What a Disciplined T&M Workflow Actually Looks Like
Strip away the theory and the day-to-day looks like this. Before the job starts: signed agreement with rate sheet, materials markup percentage, NTE with change-order trigger at 75%, scope of what counts as T&M versus fixed. During the job: same-day time entry per crew member per job code, receipts photographed and tagged on the spot, daily field notes, weekly client update with running total. At job close: invoice within seven days while memory is fresh, with itemized hours, materials with markup shown as line item, and a one-page job summary attached.

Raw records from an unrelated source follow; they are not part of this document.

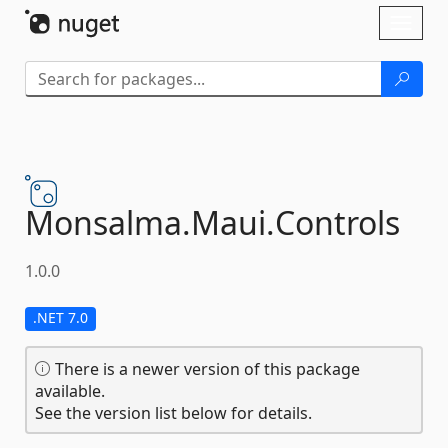
Skip To Content
Toggl
naviga
Monsalma.
Maui.
Controls
1.0.0
.NET 7.0
There is a newer version of this package
available.
See the version list below for details.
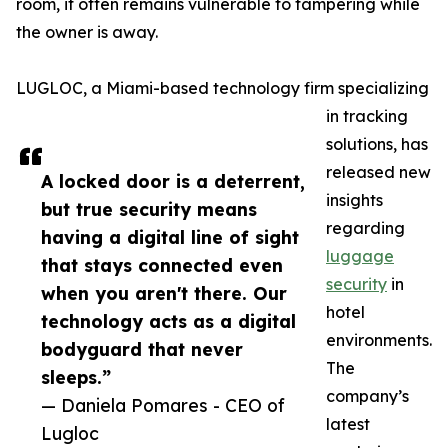
room, it often remains vulnerable to tampering while
the owner is away.
LUGLOC, a Miami-based technology firm specializing
in tracking
solutions, has
released new
A locked door is a deterrent,
insights
but true security means
regarding
having a digital line of sight
luggage
that stays connected even
security
in
when you aren't there. Our
hotel
technology acts as a digital
environments.
bodyguard that never
The
sleeps.”
company’s
— Daniela Pomares - CEO of
latest
Lugloc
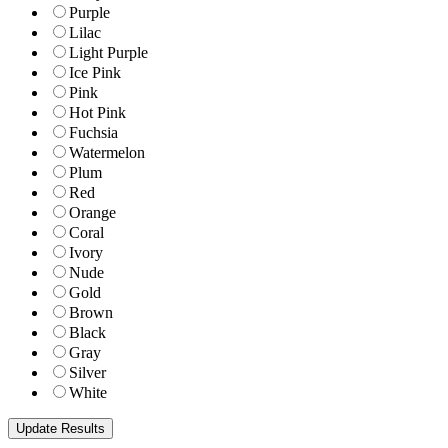
Purple
Lilac
Light Purple
Ice Pink
Pink
Hot Pink
Fuchsia
Watermelon
Plum
Red
Orange
Coral
Ivory
Nude
Gold
Brown
Black
Gray
Silver
White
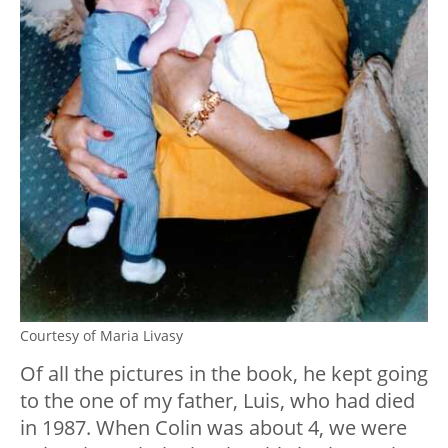
Courtesy of Maria Livasy
Of all the pictures in the book, he kept going
to the one of my father, Luis, who had died
in 1987. When Colin was about 4, we were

None of that is exotic. It’s the floor. The contractors who treat it as the floor charge more, collect faster, and stop dreading T&M jobs. The ones who treat documentation as something to do later end up rebuilding invoices from receipts, memory, and guesswork — and the guesswork is always too generous to the client. TrestleBook was built to compress this loop down to a few taps per day, because the workflow on paper is the difference between margin and a polite write-off.
Time and materials isn’t inherently riskier than fixed price. It’s differently risky. Fixed price punishes bad estimating up front. T&M punishes bad bookkeeping every single day until the job closes. Pick the contract that matches the scope clarity — and then run the back-office discipline that contract actually demands. Skip the second part and you’ll keep wondering why the “safer” jobs are the ones leaving you light.